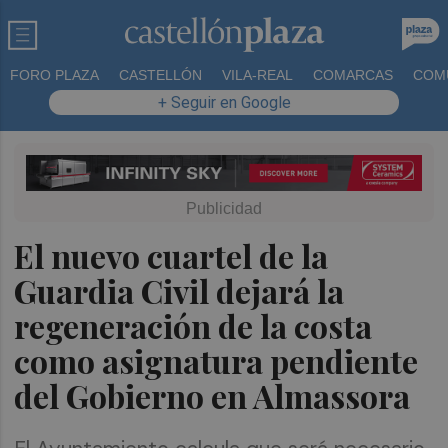
FORO PLAZA
CASTELLÓN
VILA-REAL
COMARCAS
COM
+ Seguir en Google
El nuevo cuartel de la
Guardia Civil dejará la
regeneración de la costa
como asignatura pendiente
del Gobierno en Almassora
__________________________________________________
◆ **Work item**: Write out the lines above from the one containing "regeneración de la costa" through the last, exactly as they are.

◆ **Finished exercise**:
regeneración de la costa
como asignatura pendiente
del Gobierno en Almassora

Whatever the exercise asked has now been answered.